"""Main entry point for running approaches in environments.

Example usage with learning NSRTs:
    python src/main.py --env cover --approach nsrt_learning --seed 0

Example usage with oracle NSRTs:
    python src/main.py --env cover --approach oracle --seed 0

Example with verbose logging:
    python src/main.py --env cover --approach oracle --seed 0 --debug

To load a saved approach:
    python src/main.py --env cover --approach nsrt_learning --seed 0 \
        --load_approach

To load saved data:
    python src/main.py --env cover --approach nsrt_learning --seed 0 \
        --load_data

To make videos of test tasks:
    python src/main.py --env cover --approach oracle --seed 0 \
        --make_test_videos --num_test_tasks 1

To run interactive learning approach:
    python src/main.py --env cover --approach interactive_learning \
         --seed 0

To exclude predicates:
    python src/main.py --env cover --approach oracle --seed 0 \
         --excluded_predicates Holding

To run grammar search predicate invention (example):
    python src/main.py --env cover --approach grammar_search_invention \
        --seed 0 --excluded_predicates all
"""

import logging
import os
import sys
import time
from collections import defaultdict
from typing import List, Optional, Sequence, Set, Tuple

import dill as pkl

from predicators.src import utils
from predicators.src.approaches import ApproachFailure, ApproachTimeout, \
    BaseApproach, create_approach
from predicators.src.datasets import create_dataset
from predicators.src.envs import BaseEnv, create_new_env
from predicators.src.settings import CFG
from predicators.src.structs import Dataset, InteractionRequest, \
    InteractionResult, Metrics, ParameterizedOption, Task
from predicators.src.teacher import Teacher, TeacherInteractionMonitorWithVideo

assert os.environ.get("PYTHONHASHSEED") == "0", \
        "Please add `export PYTHONHASHSEED=0` to your bash profile!"


def main() -> None:
    """Main entry point for running approaches in environments."""
    script_start = time.time()
    # Parse & validate args
    args = utils.parse_args()
    utils.update_config(args)
    str_args = " ".join(sys.argv)
    # Log to stderr.
    logging.basicConfig(level=CFG.loglevel,
                        format="%(message)s",
                        handlers=[logging.StreamHandler()])
    logging.info(f"Running command: python {str_args}")
    logging.info("Full config:")
    logging.info(CFG)
    # Create results directory.
    os.makedirs(CFG.results_dir, exist_ok=True)
    # Create classes.
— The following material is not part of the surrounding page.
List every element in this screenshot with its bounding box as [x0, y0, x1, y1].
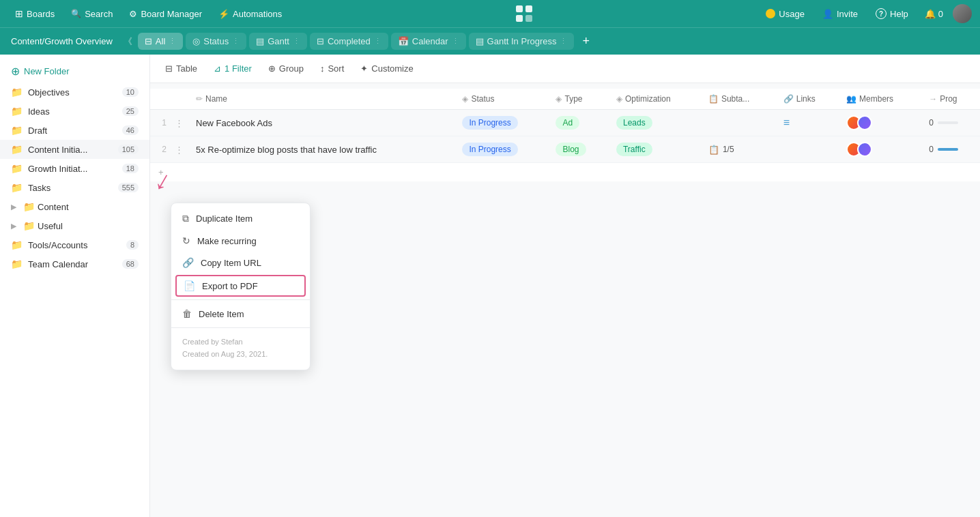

Note that seeding happens inside the env and approach.
    env = create_new_env(CFG.env, do_cache=True)
    # The action space and options need to be seeded externally, because
    # env.action_space and env.options are often created during env __init__().
    env.action_space.seed(CFG.seed)
    for option in env.options:
        option.params_space.seed(CFG.seed)
    assert env.goal_predicates.issubset(env.predicates)
    preds, _ = utils.parse_config_excluded_predicates(env)
    # Create the train tasks.
    train_tasks = env.get_train_tasks()
    # If train tasks have goals that involve excluded predicates, strip those
    # predicate classifiers to prevent leaking information to the approaches.
    stripped_train_tasks = [
        utils.strip_task(task, preds) for task in train_tasks
    ]
    if CFG.option_learner == "no_learning":
        # If we are not doing option learning, pass in all the environment's
        # oracle options.
        options = env.options
    else:
        # Determine from the config which oracle options to include, if any.
        options = utils.parse_config_included_options(env)
    # Create the agent (approach).
    approach = create_approach(CFG.approach, preds, options, env.types,
                               env.action_space, stripped_train_tasks)
    if approach.is_learning_based:
        # Create the offline dataset. Note that this needs to be done using
        # the non-stripped train tasks because dataset generation may need
        # to use the oracle predicates (e.g. demo data generation).
        offline_dataset = _generate_or_load_offline_dataset(
            env, train_tasks, options)
    else:
        offline_dataset = None
    # Run the full pipeline.
    _run_pipeline(env, approach, stripped_train_tasks, offline_dataset)
    script_time = time.time() - script_start
    logging.info(f"\n\nMain script terminated in {script_time:.5f} seconds")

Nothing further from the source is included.